At the time of his death the deceased was 38 years as given in the post mortem report and this has not been disputed. Therefore, the multiplier would be 15 as per the judgment given above. As such, the compensation payable to the petitioners would be as follows:- Monthly pay of the deceased 30631 x 12 =3,67,572 is to be divided into 6 shares since the deceased had 5 dependants in the family. And thereafter, the total sum which constitutes the share of the petitioners should be multiplied by multiplier 15 and the sum arrive at is what the petitioners are entitled to as compensation.
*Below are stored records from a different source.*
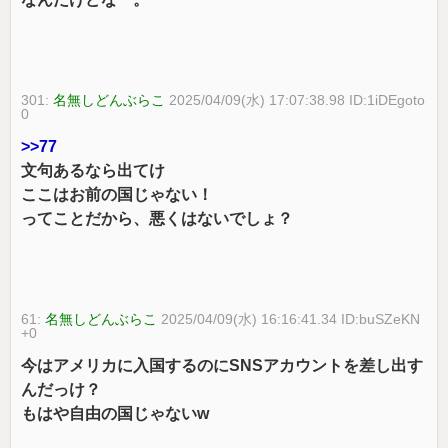
301:
名無しどんぶらこ
2025/04/09(水) 17:07:38.98 ID:1iDEgoto
0
>>77
文句あるなら出てけ
ここはお前の国じゃない！
ってことだから、悪くはないでしょ？
61:
名無しどんぶらこ
2025/04/09(水) 16:16:41.34 ID:buSZeKN
+0
今はアメリカに入国するのにSNSアカウントを差し出す
んだっけ？
もはや自由の国じゃないw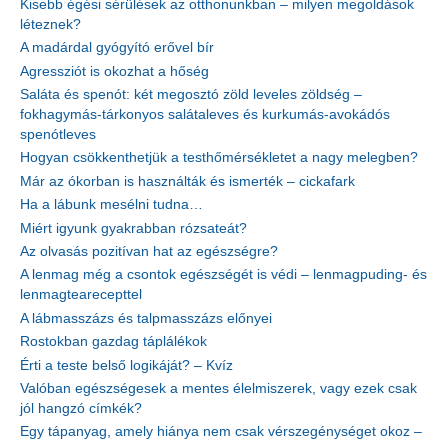
Kisebb égési sérülések az otthonunkban – milyen megoldások
léteznek?
A madárdal gyógyító erővel bír
Agressziót is okozhat a hőség
Saláta és spenót: két megosztó zöld leveles zöldség –
fokhagymás-tárkonyos salátaleves és kurkumás-avokádós
spenótleves
Hogyan csökkenthetjük a testhőmérsékletet a nagy melegben?
Már az ókorban is használták és ismerték – cickafark
Ha a lábunk mesélni tudna…
Miért igyunk gyakrabban rózsateát?
Az olvasás pozitívan hat az egészségre?
A lenmag még a csontok egészségét is védi – lenmagpuding- és
lenmagtearecepttel
A lábmasszázs és talpmasszázs előnyei
Rostokban gazdag táplálékok
Érti a teste belső logikáját? – Kvíz
Valóban egészségesek a mentes élelmiszerek, vagy ezek csak
jól hangzó címkék?
Egy tápanyag, amely hiánya nem csak vérszegénységet okoz –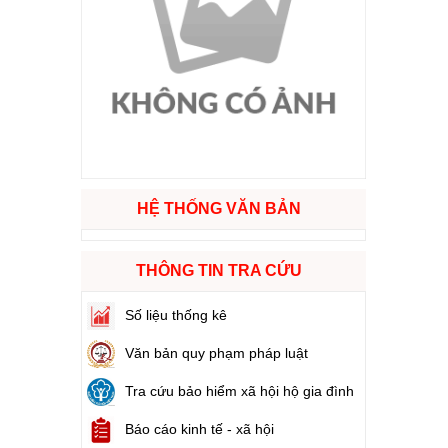
ào cuộc sống
hóa XVI và đại biểu Hội đồng nhân dân các cấp nhiệm kỳ 2026 - 2031
ng
HỆ THỐNG VĂN BẢN
g hàng Việt Nam
THÔNG TIN TRA CỨU
Số liệu thống kê
Văn bản quy phạm pháp luật
Tra cứu bảo hiểm xã hội hộ gia đình
Báo cáo kinh tế - xã hội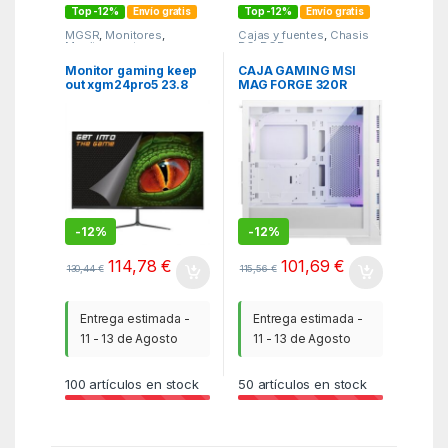
Top -12%
Envío gratis
Top -12%
Envío gratis
MGSR
,
Monitores
,
Cajas y fuentes
,
Chasis
Monitores y tv
PC
,
PCR
Monitor gaming keep
CAJA GAMING MSI
out xgm24pro5 23.8
MAG FORGE 320R
pulgadas fhd 180hz
AIRFLOW ATX RGB
WHITE
-
12%
-
12%
114,78
€
101,69
€
130,44
€
115,56
€
Entrega estimada -
Entrega estimada -
11 - 13 de Agosto
11 - 13 de Agosto
100
artículos en stock
50
artículos en stock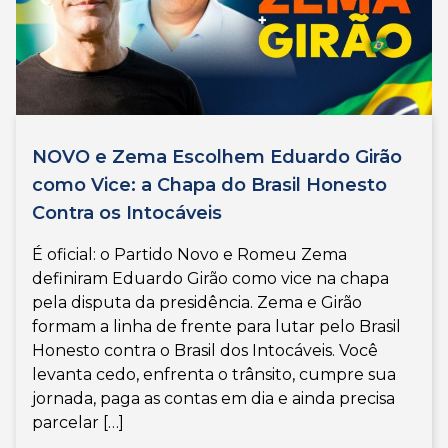
NOVO e Zema Escolhem Eduardo Girão
como Vice: a Chapa do Brasil Honesto
Contra os Intocáveis
É oficial: o Partido Novo e Romeu Zema
definiram Eduardo Girão como vice na chapa
pela disputa da presidência. Zema e Girão
formam a linha de frente para lutar pelo Brasil
Honesto contra o Brasil dos Intocáveis. Você
levanta cedo, enfrenta o trânsito, cumpre sua
jornada, paga as contas em dia e ainda precisa
parcelar […]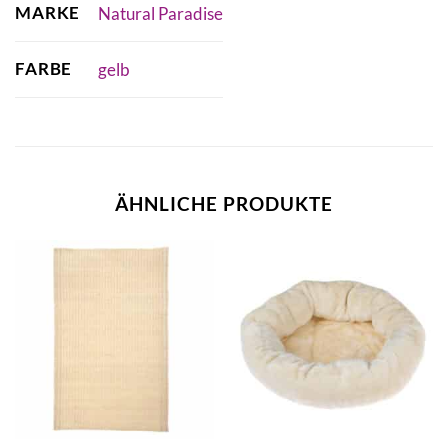
MARKE
Natural Paradise
FARBE
gelb
ÄHNLICHE PRODUKTE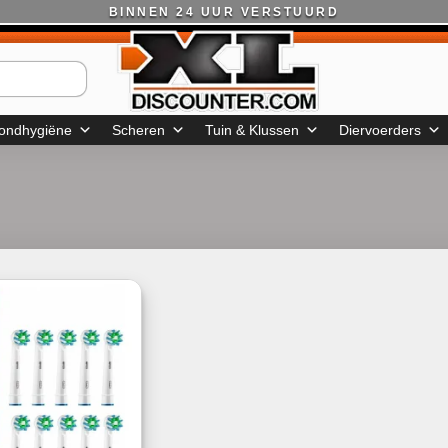
BINNEN 24 UUR VERSTUURD
ondhygiëne
Scheren
Tuin & Klussen
Diervoerders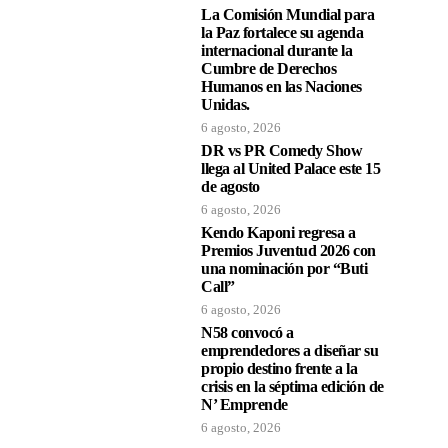
La Comisión Mundial para
la Paz fortalece su agenda
internacional durante la
Cumbre de Derechos
Humanos en las Naciones
Unidas.
6 agosto, 2026
DR vs PR Comedy Show
llega al United Palace este 15
de agosto
6 agosto, 2026
Kendo Kaponi regresa a
Premios Juventud 2026 con
una nominación por “Buti
Call”
6 agosto, 2026
N58 convocó a
emprendedores a diseñar su
propio destino frente a la
crisis en la séptima edición de
N’ Emprende
6 agosto, 2026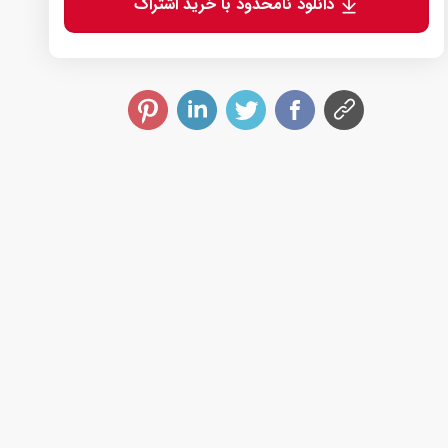
دانلود نامحدود با خرید اشتراک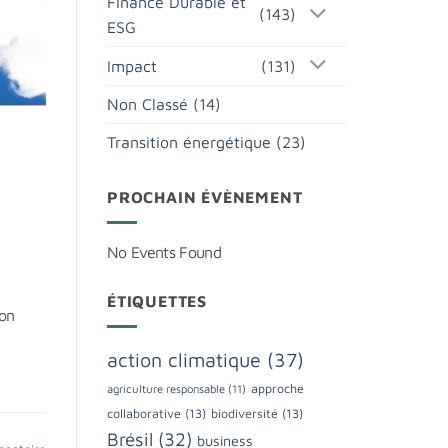
Finance Durable et
(143)
ESG
Impact
(131)
Non Classé
(14)
Transition énergétique
(23)
PROCHAIN ÉVÈNEMENT
No Events Found
ÉTIQUETTES
ion
action climatique
(37)
approche
agriculture responsable
(11)
collaborative
(13)
biodiversité
(13)
Brésil
(32)
business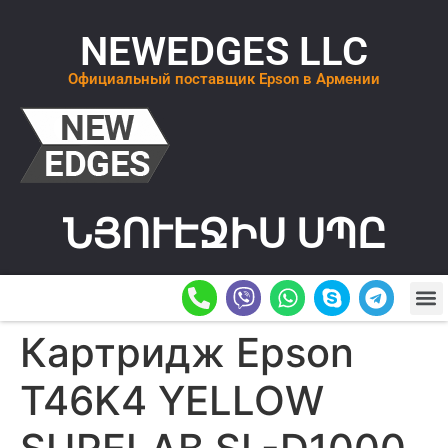
NEWEDGES LLC
Официальный поставщик Epson в Армении
ՆՅՈՒԷՋԻՍ ՍՊԸ
О К
ОСТАВИТ
Картридж Epson
T46K4 YELLOW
In figures; Rs.30631(monthly pay of the deceased) x 12(months) =3,67,572 ÷ 6(number of the family members including the deceased himself) =61,262 x 5 (the petitioners) =306310 x 15 (the multiplier) =4594650. 14. Accordingly, the respondent Nos. 1 to 5 particularly respondent No.2 are hereby directed to pay the compensation as worked out herein above, to the petitioners within a period of 4 months from the date of receipt of a copy of this order. Since the petitioner Nos. 3, 4 and 5 are still minors, their shares of the compensation be deposited in fixed deposit accounts in their names. The compensation amount should be equally divided among the petitioners. With the above directions, the writ petition is disposed off.